# Lily pipes



## willzs (12 Jan 2016)

So after looking on Google and not finding what I want I thought I'd ask on here. I'm after a lily pipe for my tank but it needs to come in at the back corner of my tank and then I want it to run along the side of the tank so the output is close to the front. Hope that makes sense and can anyone help me with it?


----------



## Paulus (12 Jan 2016)

something like this but than with a lily pipe output?


----------



## willzs (12 Jan 2016)

Paulus said:


> something like this but than with a lily pipe output?
> 
> View attachment 80107


Yea like that but with a lily pipe. I'm guessing that plumbs in at the back of your tank?


----------



## Greenfinger2 (12 Jan 2016)

Hi Willzs The Lilly pipe will be at the wrong angel if you place it along the back its designed to hang over the side.

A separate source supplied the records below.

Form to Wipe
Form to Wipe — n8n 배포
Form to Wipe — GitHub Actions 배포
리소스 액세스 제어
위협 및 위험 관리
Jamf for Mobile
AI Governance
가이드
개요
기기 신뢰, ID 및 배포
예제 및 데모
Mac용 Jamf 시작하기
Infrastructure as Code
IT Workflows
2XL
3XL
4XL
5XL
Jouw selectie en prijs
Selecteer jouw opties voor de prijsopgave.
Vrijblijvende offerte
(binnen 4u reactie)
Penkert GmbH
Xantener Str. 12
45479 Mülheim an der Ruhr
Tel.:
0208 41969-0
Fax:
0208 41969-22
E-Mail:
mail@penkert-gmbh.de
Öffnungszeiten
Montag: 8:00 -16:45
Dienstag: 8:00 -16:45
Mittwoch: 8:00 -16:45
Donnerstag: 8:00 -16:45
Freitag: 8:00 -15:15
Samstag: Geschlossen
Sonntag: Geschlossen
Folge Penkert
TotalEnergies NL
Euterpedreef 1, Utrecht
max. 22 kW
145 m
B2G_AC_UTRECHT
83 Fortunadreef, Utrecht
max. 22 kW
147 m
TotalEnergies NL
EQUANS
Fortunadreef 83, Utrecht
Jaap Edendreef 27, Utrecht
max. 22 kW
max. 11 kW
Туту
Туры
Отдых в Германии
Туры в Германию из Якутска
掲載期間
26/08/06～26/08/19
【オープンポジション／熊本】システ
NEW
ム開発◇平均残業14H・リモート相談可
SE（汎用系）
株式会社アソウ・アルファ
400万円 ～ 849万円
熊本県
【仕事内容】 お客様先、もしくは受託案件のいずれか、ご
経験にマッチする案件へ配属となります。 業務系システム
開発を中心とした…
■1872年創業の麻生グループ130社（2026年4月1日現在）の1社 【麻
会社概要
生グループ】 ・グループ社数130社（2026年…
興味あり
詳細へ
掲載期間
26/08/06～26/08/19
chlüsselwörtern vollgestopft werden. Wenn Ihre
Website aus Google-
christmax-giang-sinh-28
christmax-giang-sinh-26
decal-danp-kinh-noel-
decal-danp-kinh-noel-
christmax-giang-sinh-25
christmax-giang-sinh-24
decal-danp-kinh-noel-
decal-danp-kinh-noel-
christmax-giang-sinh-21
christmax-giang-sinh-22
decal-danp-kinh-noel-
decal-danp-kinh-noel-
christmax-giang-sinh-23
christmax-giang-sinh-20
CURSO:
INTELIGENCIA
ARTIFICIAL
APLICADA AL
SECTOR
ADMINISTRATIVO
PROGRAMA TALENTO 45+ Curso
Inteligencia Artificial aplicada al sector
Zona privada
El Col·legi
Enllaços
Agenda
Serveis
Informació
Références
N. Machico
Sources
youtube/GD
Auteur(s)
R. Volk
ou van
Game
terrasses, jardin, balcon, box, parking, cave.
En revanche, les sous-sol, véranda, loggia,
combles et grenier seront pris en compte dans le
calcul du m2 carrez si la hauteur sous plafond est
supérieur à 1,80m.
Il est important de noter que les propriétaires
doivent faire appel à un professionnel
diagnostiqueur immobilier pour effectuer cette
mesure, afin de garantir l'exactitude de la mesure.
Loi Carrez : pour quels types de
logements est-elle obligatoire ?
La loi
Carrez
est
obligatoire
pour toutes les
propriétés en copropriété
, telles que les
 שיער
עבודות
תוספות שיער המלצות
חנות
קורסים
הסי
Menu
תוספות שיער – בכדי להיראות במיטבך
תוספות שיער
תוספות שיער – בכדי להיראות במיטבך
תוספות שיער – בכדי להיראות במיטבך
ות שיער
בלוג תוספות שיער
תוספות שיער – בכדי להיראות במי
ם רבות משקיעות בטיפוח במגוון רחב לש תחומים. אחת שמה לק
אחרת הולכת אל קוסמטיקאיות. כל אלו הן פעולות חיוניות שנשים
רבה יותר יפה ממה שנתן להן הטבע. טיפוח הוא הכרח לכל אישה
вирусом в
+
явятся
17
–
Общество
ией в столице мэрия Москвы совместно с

Why not just use a clear plastic spray bar


----------



## xim (12 Jan 2016)

Have you looked at Eheim's flowpipe and Dennerle's Lily Pipe for Scaper's Flow?


----------



## alto (12 Jan 2016)

I doubt you'll be able to provide "good" flow using a single lily on a 4 x 2 x 2 tank

When using these "concentrated"  outlets, design is everything - look at video of how flow differs between lily vs violet vs poppy ... there are various manufacturers on these now, some miss the mark on function


----------



## willzs (12 Jan 2016)

alto said:


> I doubt you'll be able to provide "good" flow using a single lily on a 4 x 2 x 2 tank
> 
> When using these "concentrated"  outlets, design is everything - look at video of how flow differs between lily vs violet vs poppy ... there are various manufacturers on these now, some miss the mark on function



I've got 2 filters so am planning on having a circular flow around the tank from them. Thats why I wasn't planning on using spraybars and want 2 lily pipes but only have access at the rear of the tank.


----------



## Chris Jackson (12 Jan 2016)

Lilly pipes soften the output from a standard pipe, so as you have a large tank I suggest you just use normal straight output pipes without any kind of "lilly" at opposite corners, not as pretty perhaps but it'll work fine, has done for years for me.


----------



## willzs (12 Jan 2016)

Chris Jackson said:


> Lilly pipes soften the output from a standard pipe, so as you have a large tank I suggest you just use normal straight output pipes without any kind of "lilly" at opposite corners, not as pretty perhaps but it'll work fine, has done for years for me.


Might try it that way for now then but see if I can hide it a bit


----------



## PARAGUAY (13 Jan 2016)

@chris. On my inflow its at the back of the tank I have prev. used spray bar but now prefer the flow coming straight out it seems to distribute co2 better from the diffuser,however it's a bit fierce and bashes the stems at back a little would you think lily pipe in this situation?Looking at those in xim s example


----------



## Chris Jackson (13 Jan 2016)

Yes might be better. I turn mine so it blows more along the back glass and less directly at the stems


----------



## PARAGUAY (14 Jan 2016)

Thanks Chris seems to be better co2 doesn't seem affected,Hygro not getting bashed ,will do while purchase suitable lily pipe


----------